**WHAT IS EXPECTED**
Copy the entries that appear below in full, leaving out any picture among them.

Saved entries
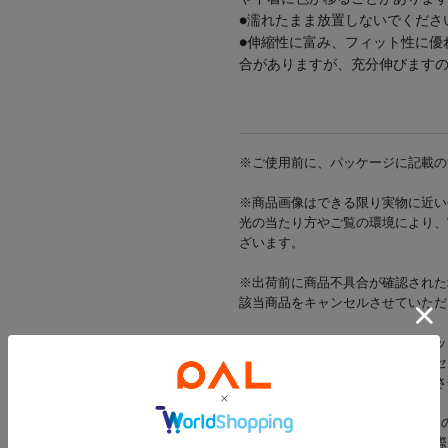
●濡れたまま放置しないでくださ
●伸縮性に富み、フィット性に優
合がありますが、充分伸びます
※ご使用前に、パッケージに記載の
※商品画像はできる限り実物に近い
光の当たり方やご覧の環境により、
ざいます。
※出荷前に商品不具合が確認された
該当商品をキャンセルさせていただ
※当店では店舗とオンラインショッ
在庫状況により一部商品をキャンセ
在庫をご用意できた商品のみ発送さ
※お支払い方法がd払い・メルペイ
一部商品のキャンセルが発生した際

**COMPLETED TASK**
●濡れたまま放置しないでくださ
●伸縮性に富み、フィット性に優
合がありますが、充分伸びます
※ご使用前に、パッケージに記載の
※商品画像はできる限り実物に近い
光の当たり方やご覧の環境により、
ざいます。
※出荷前に商品不具合が確認された
該当商品をキャンセルさせていただ
※当店では店舗とオンラインショッ
在庫状況により一部商品をキャンセ
在庫をご用意できた商品のみ発送さ
※お支払い方法がd払い・メルペイ
一部商品のキャンセルが発生した際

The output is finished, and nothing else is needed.